Good Morning and welcome to a new look for the Monday blog. Each Monday I will alternate between my articles on “Aviation Wisdom From the Past” and an article on aviation safety. This week I want to showcase an article from the Flight Safety Foundation that will help each of us rationalize why we need to be more cautious on accepting less than optimum performance by our aircraft or ourselves.
Enjoy………………………
The Flight Safety Foundation has analyzed the past 16 years of aircraft accident data and found that the most common type of accident is the runway excursion, which accounts for 33 percent of all aircraft accidents.1 The highest risk factor for runway excursions is the unstable approach.2 Unstable approaches occur on 3.5 to 4.0 percent of all approaches, but only 3 percent of these unstable approaches result in a go-around being called in the cockpit: almost all aircrew in this state — 97 percent — continue to land. It can be argued, therefore, that the almost complete failure to call go-arounds as a preventive mitigation of the risk of continuing to fly approaches that are unstable constitutes the number one cause of runway excursions, and therefore of approach and landing accidents. If our go-around policies were effective even 50 percent of the time, the industry accident rate would be reduced 10 to 18 percent. There is no other single decision, or procedure, beyond calling the go-around according to SOPs that could have as significant an effect in reducing our accident rate. Why, then, is compliance so poor?

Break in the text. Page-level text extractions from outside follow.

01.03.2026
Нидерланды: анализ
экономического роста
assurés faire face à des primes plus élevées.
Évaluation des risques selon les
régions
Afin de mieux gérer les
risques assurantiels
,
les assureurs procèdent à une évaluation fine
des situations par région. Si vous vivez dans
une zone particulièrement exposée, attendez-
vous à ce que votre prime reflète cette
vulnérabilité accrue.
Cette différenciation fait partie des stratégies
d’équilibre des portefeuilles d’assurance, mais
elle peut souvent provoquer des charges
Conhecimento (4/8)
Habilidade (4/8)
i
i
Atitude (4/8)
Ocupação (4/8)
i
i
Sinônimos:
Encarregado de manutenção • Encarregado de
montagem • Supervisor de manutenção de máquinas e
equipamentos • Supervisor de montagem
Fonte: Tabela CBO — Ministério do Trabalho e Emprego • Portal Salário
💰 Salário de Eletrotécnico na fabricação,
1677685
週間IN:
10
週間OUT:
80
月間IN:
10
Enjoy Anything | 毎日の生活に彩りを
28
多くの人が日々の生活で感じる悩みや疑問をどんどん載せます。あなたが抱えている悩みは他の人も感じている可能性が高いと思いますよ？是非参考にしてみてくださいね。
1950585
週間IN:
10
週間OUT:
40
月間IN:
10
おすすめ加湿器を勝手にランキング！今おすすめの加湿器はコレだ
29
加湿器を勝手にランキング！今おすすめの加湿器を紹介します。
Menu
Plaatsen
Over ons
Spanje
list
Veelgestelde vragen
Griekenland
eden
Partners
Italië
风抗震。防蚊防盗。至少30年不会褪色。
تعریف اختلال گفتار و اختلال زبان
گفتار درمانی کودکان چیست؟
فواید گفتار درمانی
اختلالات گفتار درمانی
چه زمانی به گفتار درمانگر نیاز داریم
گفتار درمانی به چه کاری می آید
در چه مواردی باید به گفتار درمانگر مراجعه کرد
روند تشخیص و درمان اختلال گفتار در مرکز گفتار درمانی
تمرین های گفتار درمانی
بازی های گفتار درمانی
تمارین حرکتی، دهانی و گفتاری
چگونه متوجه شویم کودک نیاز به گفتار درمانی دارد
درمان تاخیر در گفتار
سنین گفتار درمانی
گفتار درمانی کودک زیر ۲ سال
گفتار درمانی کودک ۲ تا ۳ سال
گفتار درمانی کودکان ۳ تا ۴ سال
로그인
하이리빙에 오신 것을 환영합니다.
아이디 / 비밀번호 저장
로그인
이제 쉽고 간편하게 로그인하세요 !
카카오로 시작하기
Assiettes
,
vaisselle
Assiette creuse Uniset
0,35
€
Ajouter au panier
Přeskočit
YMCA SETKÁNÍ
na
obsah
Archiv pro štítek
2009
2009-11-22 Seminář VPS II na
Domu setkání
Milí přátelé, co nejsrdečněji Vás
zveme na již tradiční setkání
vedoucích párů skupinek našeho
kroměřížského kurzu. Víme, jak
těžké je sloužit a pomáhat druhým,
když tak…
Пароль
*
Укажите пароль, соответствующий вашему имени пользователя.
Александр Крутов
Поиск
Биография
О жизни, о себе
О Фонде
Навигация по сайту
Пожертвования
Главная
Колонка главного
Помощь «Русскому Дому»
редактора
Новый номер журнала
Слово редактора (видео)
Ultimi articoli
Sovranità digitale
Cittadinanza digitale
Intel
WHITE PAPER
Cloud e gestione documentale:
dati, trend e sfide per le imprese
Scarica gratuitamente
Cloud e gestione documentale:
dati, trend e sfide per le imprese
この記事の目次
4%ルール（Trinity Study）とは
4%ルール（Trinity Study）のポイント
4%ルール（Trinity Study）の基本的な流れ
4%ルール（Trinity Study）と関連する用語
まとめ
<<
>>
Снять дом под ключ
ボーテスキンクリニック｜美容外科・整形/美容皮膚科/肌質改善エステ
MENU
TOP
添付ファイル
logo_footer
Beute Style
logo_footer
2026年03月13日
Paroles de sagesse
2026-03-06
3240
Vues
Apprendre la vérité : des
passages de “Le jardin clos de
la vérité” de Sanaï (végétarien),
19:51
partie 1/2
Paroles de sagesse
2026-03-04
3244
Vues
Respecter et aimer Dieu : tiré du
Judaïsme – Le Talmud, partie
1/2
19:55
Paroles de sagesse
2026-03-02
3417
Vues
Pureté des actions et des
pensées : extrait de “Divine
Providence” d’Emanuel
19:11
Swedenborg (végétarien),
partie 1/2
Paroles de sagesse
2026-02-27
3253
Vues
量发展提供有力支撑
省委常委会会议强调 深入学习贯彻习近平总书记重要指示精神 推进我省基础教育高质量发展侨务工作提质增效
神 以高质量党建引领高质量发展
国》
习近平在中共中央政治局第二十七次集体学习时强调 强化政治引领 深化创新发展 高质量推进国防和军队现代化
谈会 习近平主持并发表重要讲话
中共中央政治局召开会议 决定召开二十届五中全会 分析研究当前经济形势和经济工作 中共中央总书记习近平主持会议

The Foundation in 2011 initiated a Go-around Decision Making and Execution Project designed to mitigate runway excursions caused by unstable approaches by achieving a high level of pilot compliance with go-around policies. This project expects enhanced compliance to result from answering the research question, “Why are go-around decisions, that should be made according to policy, actually not being made during so many unstable approaches?” and then making recommendations based on the findings. The project, which is ongoing, also will examine the psychosocial contributions behind flight operations management’s role in the phenomenon, as well as the risks associated with flying the go-around maneuver itself.
In a series of articles to be published in AeroSafety World over the course of this year, we will describe the latest results of the project’s work, which to date includes a worldwide pilot survey conducted on behalf of the Foundation by The Presage Group. The survey is designed to understand the psychology of decisions to go around rather than to continue to fly unstable approaches.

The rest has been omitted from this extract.